I think I slept here once before, over twenty years ago, in this bed. Kesty had this cottage when she was doing Lion Witch and Wardrobe. We drove up for press night to support and I had full on alcohol poisoning after trying to match a septuagenarian O’Toole drink for drink at The White Cube. Scott drove, I occasionally yarked conversationally out the window. There was a bunch of Guildhall friends in the cast of it – it was a pleasant starting time for our year group. I sat at the back for the matinee, occasionally exiting to discreetly spasm. I ended up having to sleep a few hours in this bed after it while they did the evening show. Recovering myself so I could show up at the press night party afterwards looking like a human being, and get back on the crazytrain. We were all in our twenties. That sort of thing was possible.

But now I’m back in this bed again. It’s a windy night and I’m not having to shout into the porcelain every twenty minutes. The heating is on and I think I might dry out overnight but I’m immediately happy and comfy here. The WiFi password doesn’t work, but phone is fine. I’ll settle in here and get on with some joyful work. Who knows how many old friends have slept in this bed… how many curious characters… Exposed beams in the ceiling, there is a whole bath and actually the ceiling is high enough that I’m not gonna brain myself.

It’s already past midnight though. The wind is whipping the skylight and I’m tucked up warm and happy. Sleep will be easy tonight.

Sleep

I’m sitting with Shama and Emma and it’s half 2 in the morning and it doesn’t feel like this conversation is ending anytime soon so I’m starting writing now.

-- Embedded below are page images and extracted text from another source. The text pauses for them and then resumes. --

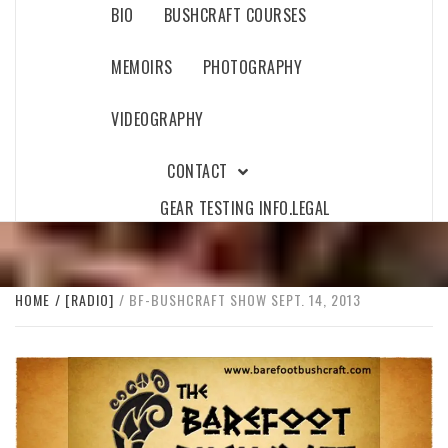
BIO
BUSHCRAFT COURSES
MEMOIRS
PHOTOGRAPHY
VIDEOGRAPHY
CONTACT
GEAR TESTING INFO.
LEGAL
HOME
[RADIO]
BF-BUSHCRAFT SHOW SEPT. 14, 2013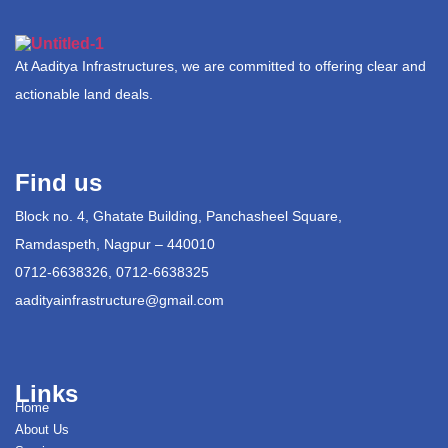
At Aaditya Infrastructures, we are committed to offering clear and
actionable land deals.
Find us
Block no. 4, Ghatate Building, Panchasheel Square,
Ramdaspeth, Nagpur – 440010
0712-6638326, 0712-6638325
aadityainfrastructure@gmail.com
Links
Home
About Us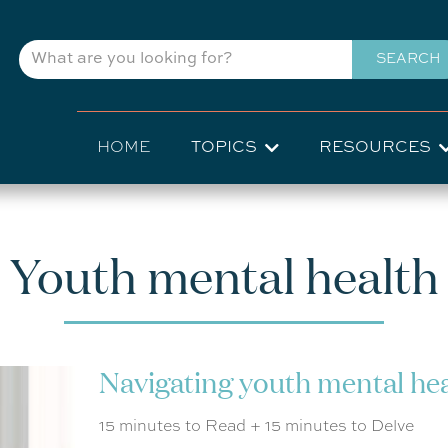
Skip
to
SEARCH
main
content
Main
HOME
TOPICS
RESOURCES
navigation
Youth mental health
Navigating youth mental he
15 minutes to Read + 15 minutes to Delve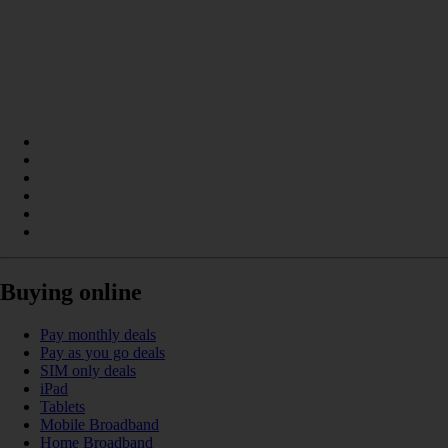
Buying online
Pay monthly deals
Pay as you go deals
SIM only deals
iPad
Tablets
Mobile Broadband
Home Broadband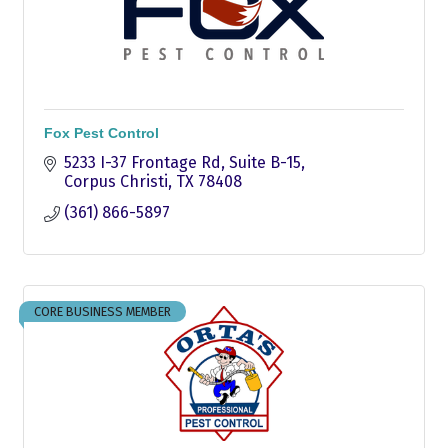
Fox Pest Control
5233 I-37 Frontage Rd, Suite B-15
Corpus Christi
TX
78408
(361) 866-5897
CORE BUSINESS MEMBER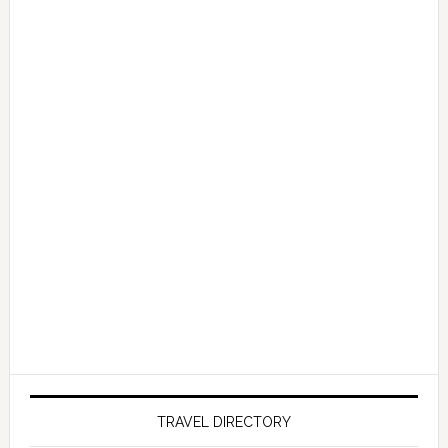
TRAVEL DIRECTORY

Alanis Morrissette. nineties music. funny how

nope things happened that thoughtline died

4:37

I’ve just said goodbye to the last guest. I’m only half packed.

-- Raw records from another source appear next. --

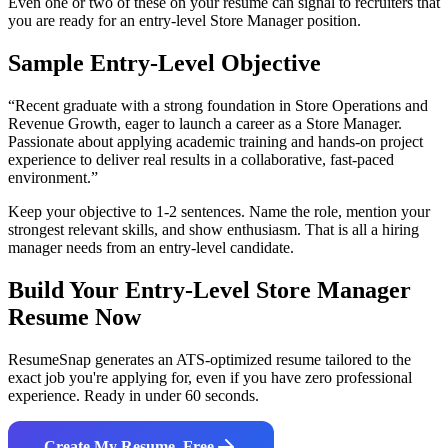
Even one or two of these on your resume can signal to recruiters that
you are ready for an entry-level
Store Manager
position.
Sample Entry-Level Objective
“
Recent graduate with a strong foundation in Store Operations and
Revenue Growth, eager to launch a career as a Store Manager.
Passionate about applying academic training and hands-on project
experience to deliver real results in a collaborative, fast-paced
environment.
”
Keep your objective to 1-2 sentences. Name the role, mention your
strongest relevant skills, and show enthusiasm. That is all a hiring
manager needs from an entry-level candidate.
Build Your Entry-Level
Store Manager
Resume Now
ResumeSnap generates an ATS-optimized resume tailored to the
exact job you're applying for, even if you have zero professional
experience. Ready in under 60 seconds.
Create My Resume, Free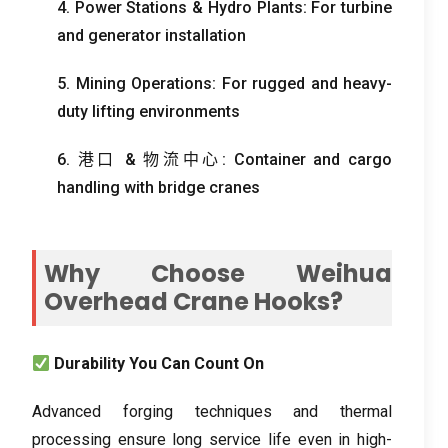
4.
Power Stations
&
Hydro Plants
:
For turbine
and generator installation
5.
Mining Operations
:
For rugged and heavy-
duty lifting environments
6. 港口 & 物流中心:
Container and cargo
handling with bridge cranes
Why Choose Weihua
Overhead Crane Hooks
?
Durability You Can Count On
Advanced forging techniques and thermal
processing ensure long service life even in high-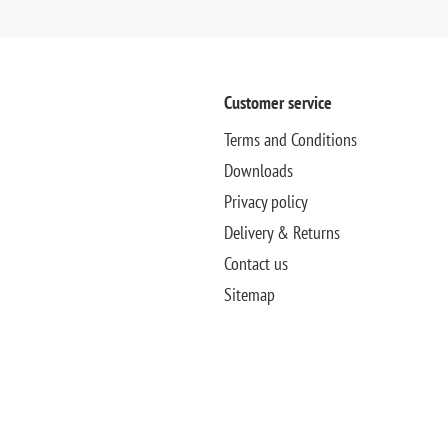
Customer service
Terms and Conditions
Downloads
Privacy policy
Delivery & Returns
Contact us
Sitemap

What a night. I didn’t want it, in the end. I really wasn’t in the mood. Tired, whatever. Done with it. But there it was, an opportunity to be with people who have been part of this absurd journey so far. The people who came were absolutely the people I needed to celebrate for my fiftieth. People who opened thought doors. Old weird friends. I got a kilo of rice out of the ladies from the lady flat at Sprite, and it’ll be happyrice up in Stratford. They know how I like to eat in self catered digs. That’s my next few years of Thai curry sorted.

But. It’s ten to five. That’s posting time. How am I supposed to finish this? I can barely keep my eyes open. I’ve been careful to limit the booze. Still a long night though. To give myself any chance of rational packing, I’ll call it s night now and see what sleep feels like. Got to drive tomorrow as well. yuk

Late again

More restlessness and head noise. I think getting out of town will help me level. I’m generally feeling a bit wonky at the moment, but like as not it’s just the change of seasons and this perpetual cold. We had a huge temperature drop this morning, and the gods saved it for the last day to drench me as I cycled in. I used to cycle to Guildhall back in the day, from Fulham, so I’ve got the waterproof trousers, but I didn’t put them on. Pre rehearsal ball kicking was done with half the lads in the room putting up with soaking wet trousers.

A good final day, and I’ll miss that regulatory of Clapham and the Forest bikes, the ease of the home base, the routine of the bath and familiar wind down into sleep, or the attempt at it. I’ve used all my minutes with Forest, just slightly prematurely as I’ve one more journey to make tomorrow, across the river to Culvert Tyres where Bergman is waiting with his shiny new wheels and wipers. They’ve been a good investment, especially considering the weather. I’d do that again.

A bit of a party tomorrow, nothing too crazy, after all I’m fifty. The flat is crowded with stuff and I’m halfway through packing for my time away so we will have to take things as they come. There should be enough chairs and if it gets busy we could go to the park if the weather turns good again. It’s hard to predict it right now.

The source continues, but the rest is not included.